A junior minister of France has called today for social media platform Twitter to suspend Mahathir’s account, following a controversial tweet on Muslims and France that is part of a longer thread.
In a post, Cédric O, the French secretary of state for digital and telecommunications, said he has brought up the matter with the managing director of the Twitter office in France.

“The account of @chedetofficial must be immediately suspended. If not, @Twitter would be an accomplice to a formal call for murder,” he posted on Twitter, tagging Mahathir’s account.
Earlier today, Twitter had marked the tweet as “glorifying violence”, but kept it intact, citing its policy on keeping tweets of public interest.
The tweet has now been completely removed by Twitter for violating its rules.
Prior to the action, the tweet saying “Muslims have a right to be angry and to kill millions of French people for the massacres of the past.” had received thousands of replies and retweets worldwide, many condemning it.
The remarks were part of a paragraph where Mahathir continued with: “But by and large the Muslims have not applied the ‘eye for an eye’ law. Muslims don’t. The French shouldn’t. Instead the French should teach their people to respect other people’s feelings.”

Earlier, Mahathir published a blog post suggesting that Muslims “have the right to punish” the French for their alleged wrongs committed against the community, amid escalating violence in France.
Posted just a few hours after a knife attack outside Nice, France that killed three people and injured others, the former prime minister said Muslims also deserve to be angry and a boycott against the republic will not even suffice.
Mahathir’s post came as a knife-wielding attacker shouting “Allahu Akbar” beheaded a woman and killed two other people in a suspected terrorist attack at a church in the French city of Nice today.
The attack comes while France is still reeling from the beheading earlier this month of French middle school teacher Samuel Paty by a man of Chechen origin.
Since Paty’s killing, French officials — backed by many ordinary citizens — have re-asserted the right to display the cartoons, and the images have been widely displayed at marches in solidarity with the killed teacher.
That has prompted an outpouring of anger in parts of the Muslim world, with some governments accusing French leader Emmanuel Macron of pursuing an anti-Islam agenda.
Meanwhile, also speaking on Twitter, the Pekan MP Najib Razak said the world “should calm down” and read Mahathir’s statement in its full context.
“I am sure he did not mean exactly what he said. And even if he did, it is his personal opinion not Malaysia’s,” he said.

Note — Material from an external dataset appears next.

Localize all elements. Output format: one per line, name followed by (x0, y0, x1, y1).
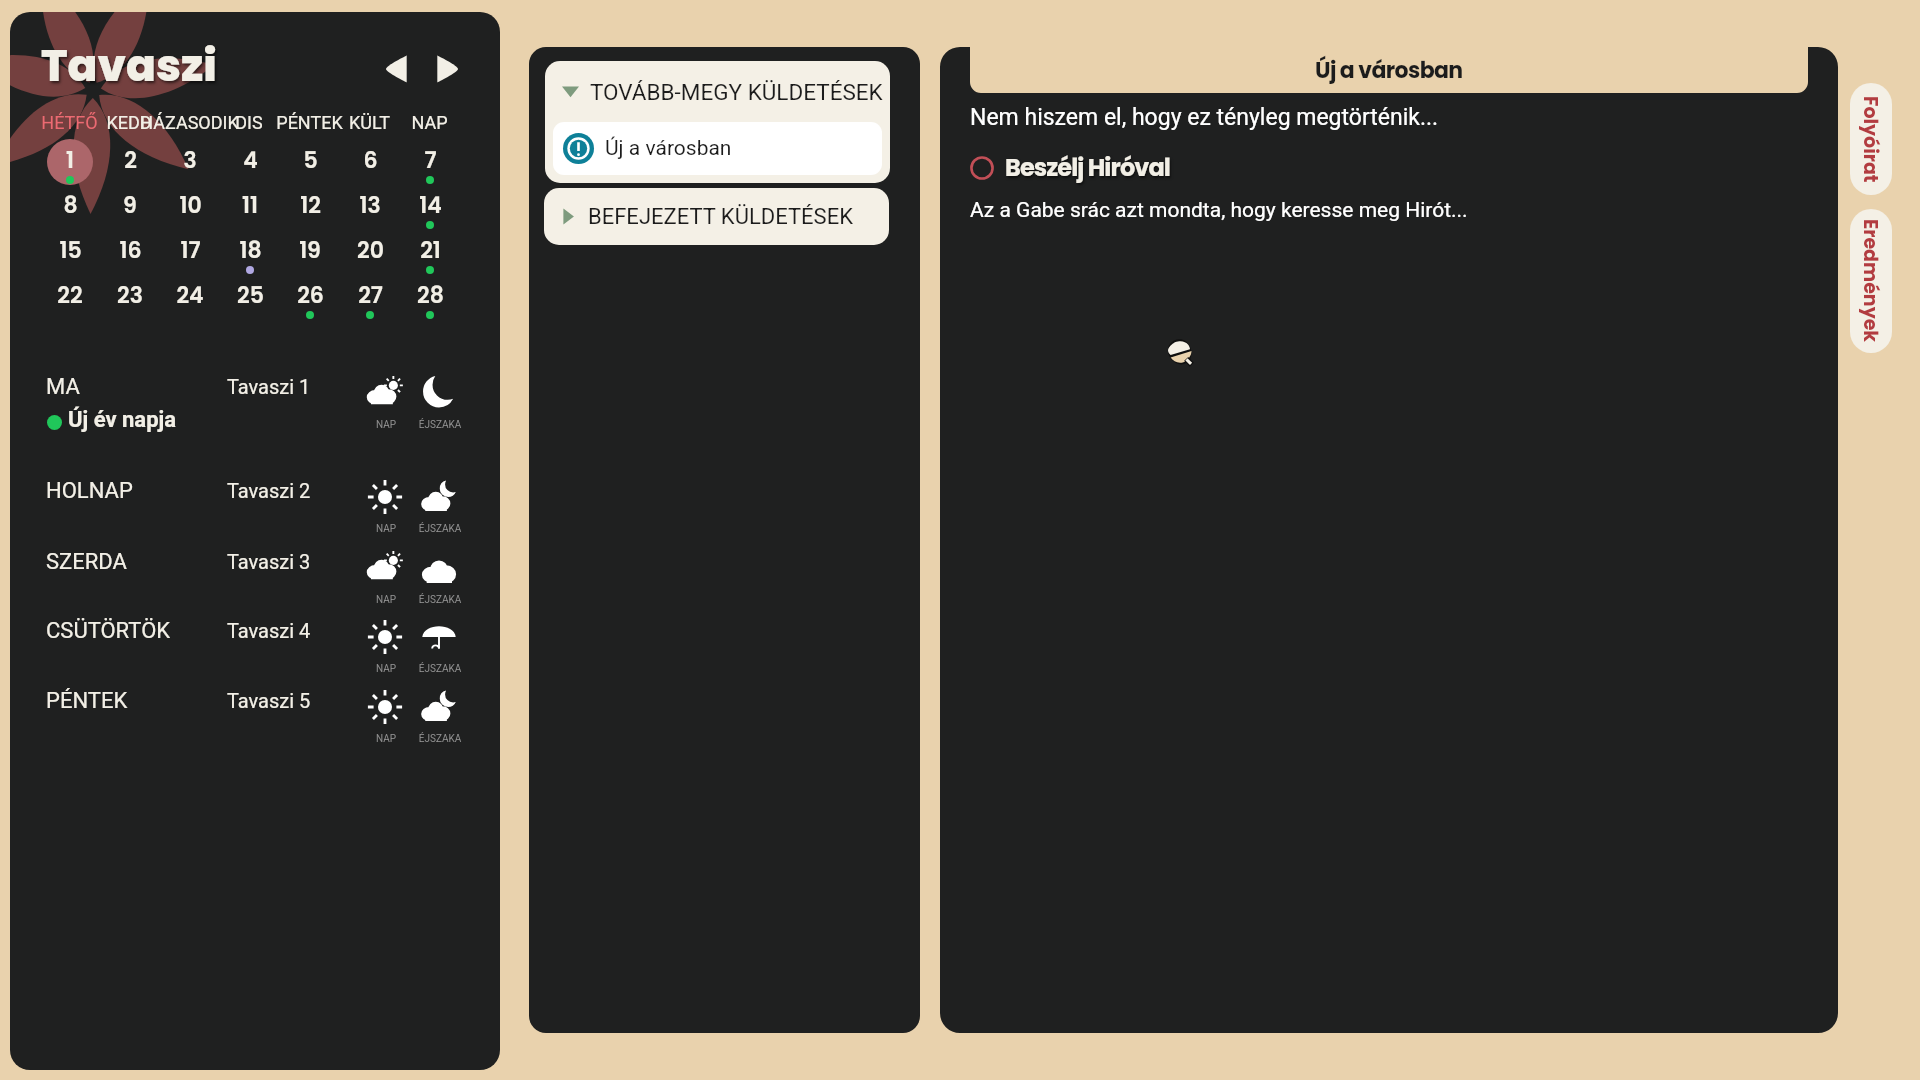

However, Najib also took a dig at Mahathir, adding that “someone” should take away all his social media accounts before he does more damage.
His series of tweets has since drawn condemnation both domestically and from abroad, particularly from Australian diplomats and the country’s prime minister Scott Morrison.
Sydney Morning Herald reported former Australian ambassador to France Brendan Berne referring to Mahathir as a “pious hypocrite”.
“As Australians, we know very well that this is a man who likes to provoke. He is a bigot without principles, except those of attacking the Western world,” he wrote in French.
Berne recently ended his three-year tenure in Paris on October 16 and has since resettled in Nice. It is understood that he was at the Notre-Dame Basilica less than 24 hours before it was attacked yesterday.
Similarly, High Commissioner of Australia to Malaysia Andrew Goledzinowski said he found Mahathir’s remarks deeply disturbing.
“I know that he has not, and would not, advocated actual violence. But in the current climate, words can have consequences,” he said on Twitter.
Australian Prime Minister Scott Morrison also slammed Mahathir for his remarks, calling them absurd and abhorrent.
“The only thing that should be said today is to completely condemn those attacks. The only response is to be utterly, utterly devastated.
“This was the most callous and cowardly and vicious act of barbarism by a terrorist, and should be condemned in the strongest possible way,” he said during an interview with Sydney-based radio station 2GB this morning.